Activation of Mononuclear Phagocytes and Its Relationship to Asplenia and Phosphatidylserine Exposing Red Blood Cells in Hemoglobin E/β-Thalassemia Patients

Aged or abnormal red blood cells with exposed phosphatidylserine (PS-RBCs) are cleared from the circulation by splenic macrophages. In asplenic patients, other mononuclear phagocytic cells in tissues and in circulation may function in this capacity. To better understand these changes and the relationship among splenic status, PS-RBCs, blood monocytes, and serum tumor necrosis factor (TNF-α), a product of mononuclear phagocyte activation, patients with hemoglobin E/β-thalassemia (E/β-Thal) were studied. Whole blood of 20 nonsplenectomized, 20 splenectomized E/β-Thal patients, and 20 healthy subjects was assayed for PS-RBCs; for monocytes, activated monocytes, and monocyte response to lipopolysaccharide stimulation; and serum was assayed for TNF-α. Asplenic E/β-Thal patients had significantly increased (P < 0.05) amounts of PS-RBCs, monocytes, activated monocytes, and levels of serum TNF-α. The amount of PS-RBCs correlated with levels of serum TNF-α, but the amount of activated monocytes did not correlate with either the amount of PS-RBCs or levels of serum TNF-α. Monocyte response to lipopolysaccharide stimulation in asplenic patients was not as efficient as in the other patients or in normals (77 vs. 404, and 304 folds increment, respectively). The results suggest that splenectomy in E/β-Thal patients led to an increased amount of PS-RBCs and activation in the mononuclear phagocytic system.

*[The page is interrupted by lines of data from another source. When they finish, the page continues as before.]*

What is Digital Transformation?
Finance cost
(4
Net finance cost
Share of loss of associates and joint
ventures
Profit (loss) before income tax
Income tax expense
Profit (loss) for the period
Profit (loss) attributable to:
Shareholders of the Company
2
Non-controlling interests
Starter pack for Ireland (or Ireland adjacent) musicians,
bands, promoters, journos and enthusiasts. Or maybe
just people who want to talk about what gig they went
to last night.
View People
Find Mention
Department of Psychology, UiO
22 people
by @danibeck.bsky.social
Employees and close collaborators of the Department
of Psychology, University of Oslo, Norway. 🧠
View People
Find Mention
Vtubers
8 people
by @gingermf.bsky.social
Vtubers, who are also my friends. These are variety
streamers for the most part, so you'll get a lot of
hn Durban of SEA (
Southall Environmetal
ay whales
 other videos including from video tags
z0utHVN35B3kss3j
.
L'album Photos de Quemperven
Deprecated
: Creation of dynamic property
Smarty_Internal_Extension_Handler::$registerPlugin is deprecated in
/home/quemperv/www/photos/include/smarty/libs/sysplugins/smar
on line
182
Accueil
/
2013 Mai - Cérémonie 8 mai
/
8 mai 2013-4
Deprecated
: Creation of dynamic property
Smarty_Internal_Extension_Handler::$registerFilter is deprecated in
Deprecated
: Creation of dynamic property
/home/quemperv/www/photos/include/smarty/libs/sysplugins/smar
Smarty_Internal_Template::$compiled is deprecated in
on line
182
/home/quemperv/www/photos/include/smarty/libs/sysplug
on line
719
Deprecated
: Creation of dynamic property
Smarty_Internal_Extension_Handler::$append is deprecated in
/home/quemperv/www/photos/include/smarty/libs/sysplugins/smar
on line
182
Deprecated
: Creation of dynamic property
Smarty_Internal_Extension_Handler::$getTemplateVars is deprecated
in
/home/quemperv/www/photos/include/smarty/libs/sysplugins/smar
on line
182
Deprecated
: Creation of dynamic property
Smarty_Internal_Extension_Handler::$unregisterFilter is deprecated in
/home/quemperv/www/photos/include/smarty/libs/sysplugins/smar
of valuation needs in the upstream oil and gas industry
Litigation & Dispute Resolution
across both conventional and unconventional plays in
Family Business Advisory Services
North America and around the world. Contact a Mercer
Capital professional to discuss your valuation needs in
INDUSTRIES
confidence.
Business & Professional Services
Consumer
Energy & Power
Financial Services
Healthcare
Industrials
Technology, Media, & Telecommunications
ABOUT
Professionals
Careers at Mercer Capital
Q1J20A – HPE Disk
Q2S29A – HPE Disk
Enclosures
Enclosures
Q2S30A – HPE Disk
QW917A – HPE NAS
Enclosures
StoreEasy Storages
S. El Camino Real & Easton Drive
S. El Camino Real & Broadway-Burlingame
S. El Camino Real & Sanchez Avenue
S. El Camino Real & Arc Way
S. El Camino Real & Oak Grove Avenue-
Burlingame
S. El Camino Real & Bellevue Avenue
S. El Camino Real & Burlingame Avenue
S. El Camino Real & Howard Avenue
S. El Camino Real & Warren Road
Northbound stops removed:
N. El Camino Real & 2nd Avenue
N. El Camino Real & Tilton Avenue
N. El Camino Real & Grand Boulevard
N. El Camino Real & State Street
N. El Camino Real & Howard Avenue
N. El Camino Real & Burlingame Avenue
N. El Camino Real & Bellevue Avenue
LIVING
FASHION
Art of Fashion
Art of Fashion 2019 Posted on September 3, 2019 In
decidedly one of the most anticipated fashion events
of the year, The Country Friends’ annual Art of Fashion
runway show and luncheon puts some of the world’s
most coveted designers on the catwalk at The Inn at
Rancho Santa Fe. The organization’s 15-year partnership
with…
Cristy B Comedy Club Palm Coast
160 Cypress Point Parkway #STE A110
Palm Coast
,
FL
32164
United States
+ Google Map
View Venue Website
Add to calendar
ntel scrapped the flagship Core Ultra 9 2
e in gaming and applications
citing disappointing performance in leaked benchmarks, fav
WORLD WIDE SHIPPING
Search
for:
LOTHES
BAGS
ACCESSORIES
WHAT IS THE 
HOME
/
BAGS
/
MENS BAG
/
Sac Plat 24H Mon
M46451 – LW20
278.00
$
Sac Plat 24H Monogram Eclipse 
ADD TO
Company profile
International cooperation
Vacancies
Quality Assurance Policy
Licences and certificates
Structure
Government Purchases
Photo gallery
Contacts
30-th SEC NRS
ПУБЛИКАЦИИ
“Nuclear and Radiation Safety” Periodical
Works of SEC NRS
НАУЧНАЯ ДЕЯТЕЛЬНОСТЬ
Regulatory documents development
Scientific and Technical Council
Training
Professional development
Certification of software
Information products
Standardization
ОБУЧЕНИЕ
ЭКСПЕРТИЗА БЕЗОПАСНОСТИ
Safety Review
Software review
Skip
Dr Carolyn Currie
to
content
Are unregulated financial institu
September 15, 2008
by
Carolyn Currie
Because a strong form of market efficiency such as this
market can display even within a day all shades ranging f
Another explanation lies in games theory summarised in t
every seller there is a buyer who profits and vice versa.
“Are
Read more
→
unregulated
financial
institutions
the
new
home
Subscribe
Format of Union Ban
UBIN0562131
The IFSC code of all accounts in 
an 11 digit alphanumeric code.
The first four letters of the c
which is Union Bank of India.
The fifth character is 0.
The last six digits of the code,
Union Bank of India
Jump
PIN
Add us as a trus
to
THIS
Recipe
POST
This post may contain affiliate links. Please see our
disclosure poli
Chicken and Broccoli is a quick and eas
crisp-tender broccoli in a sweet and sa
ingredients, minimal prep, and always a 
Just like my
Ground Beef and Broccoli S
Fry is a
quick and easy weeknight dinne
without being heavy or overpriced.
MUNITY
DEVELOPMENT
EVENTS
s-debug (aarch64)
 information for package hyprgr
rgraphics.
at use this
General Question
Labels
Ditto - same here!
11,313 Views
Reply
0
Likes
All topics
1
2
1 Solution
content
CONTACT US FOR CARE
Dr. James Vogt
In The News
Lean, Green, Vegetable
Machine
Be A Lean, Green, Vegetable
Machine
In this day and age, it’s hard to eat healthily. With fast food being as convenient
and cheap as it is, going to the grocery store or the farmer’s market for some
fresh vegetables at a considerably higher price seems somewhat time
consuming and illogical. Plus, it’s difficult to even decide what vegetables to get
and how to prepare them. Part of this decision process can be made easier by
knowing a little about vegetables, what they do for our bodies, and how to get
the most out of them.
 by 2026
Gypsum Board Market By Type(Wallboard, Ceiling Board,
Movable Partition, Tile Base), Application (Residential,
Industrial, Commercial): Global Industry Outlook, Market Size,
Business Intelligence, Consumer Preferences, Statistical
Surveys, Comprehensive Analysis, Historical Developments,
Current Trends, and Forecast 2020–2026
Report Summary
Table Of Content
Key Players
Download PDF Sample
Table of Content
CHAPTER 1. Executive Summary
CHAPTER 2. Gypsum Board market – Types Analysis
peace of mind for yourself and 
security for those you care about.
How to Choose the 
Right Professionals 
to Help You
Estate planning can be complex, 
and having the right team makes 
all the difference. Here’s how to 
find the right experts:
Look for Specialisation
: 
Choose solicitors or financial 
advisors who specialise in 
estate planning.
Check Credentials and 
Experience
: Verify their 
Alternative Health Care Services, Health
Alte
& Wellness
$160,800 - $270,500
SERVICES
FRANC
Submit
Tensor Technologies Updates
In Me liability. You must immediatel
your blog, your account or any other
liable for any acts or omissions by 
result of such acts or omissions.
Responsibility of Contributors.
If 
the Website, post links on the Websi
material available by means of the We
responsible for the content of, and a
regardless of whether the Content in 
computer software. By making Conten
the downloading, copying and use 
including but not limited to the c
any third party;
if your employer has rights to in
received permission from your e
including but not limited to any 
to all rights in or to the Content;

Thalassemia (Thal), an autosomal recessive hereditary hemolytic anemia, is the most common known human genetic disorder. It is caused by mutations of the globin gene clusters resulting in varying degrees of decreased globin chain synthesis. It is classified into α and β according to the globin chain involved [1]. It can be co-inherited with an abnormal hemoglobin (Hb), such as Hb E, resulting in Hb E/β-Thal (E/β-Thal), which is the most common form of the symptomatic thalassemic syndromes globally [2, 3]. The produced defective red blood cells (RBC) are cleared prematurely by various mechanisms during their passages through the spleen [4]. One important mechanism is through splenic macrophages' recognition of phosphatidylserine (PS)-exposing cells [5]. From overwork, the spleen may become very large, and splenectomy is usually performed for hypersplenism and/or symptomatic splenomegaly. These defective and pathologic RBCs must then be cleared by other mononuclear phagocytic or reticuloendothelial (RE) cells, such as Kupffer cells [6], whose function is not as effective as shown by an increased amount of such cells in circulation in splenectomized E/β-Thal patients [5, 7].

Monocyte activation has previously been reported in both Thal [8–10] and sickle cell disease (SCD) [11, 12]. Increased antibody-dependent cellular cytotoxicity [8] and up-regulation of Fcγ receptor I (FcγRI or CD64) expression [9] of monocytes in response to their clearance of thalassemic RBCs were reported in both α- and β-Thal. Macrophage colony-stimulating factor, interferon-γ, and tumor necrosis factor (TNF-α) also play roles as inducers and effectors of this activation [8, 9]. Increased serum TNF-α, interleukin-6, and interferon-γ levels were reported in E/β-Thal patients, particularly after splenectomy [13, 14]. Increased amounts of TNF-α and interleukin-1β per cell, indicative of monocyte activation, and increased serum C-reactive protein levels were also reported in SCD [11], who invariably have functional asplenia.

To better understand the inter-relationship among splenic status, PS-exposing RBCs (PS-RBCs), monocyte activation, and serum TNF-α, a product of mononuclear phagocyte activation, we studied these parameters in E/β-Thal patients with and without intact spleen, and compared them with those of normal controls (NC).

In total, 40 ambulatory and well E/β-Thal patients who attended the adult hematology clinic at Ramathibodi Hospital were studied. Their age ranged from 19 to 57 years, and 19 were men. They were free from medication and blood transfusion for at least four preceding weeks. Half of them had undergone splenectomy, with a median interval since splenectomy of 13.5 years (range, 5–35). In nonsplenectomized (NS) patients, median vertical measurement from splenic tip on palpation to left costal margin was 3.5 cm (range, 0.5–12.5). Blood transfusion and iron chelation therapy were usually modest, and at the discretion of the attending physicians. Controls were 20 consenting healthy subjects, who had not taken any drugs for at least four preceding weeks. Study protocol was approved by the institutional ethics committee for studies in humans (11-46-31). Written informed consents were obtained from all patients.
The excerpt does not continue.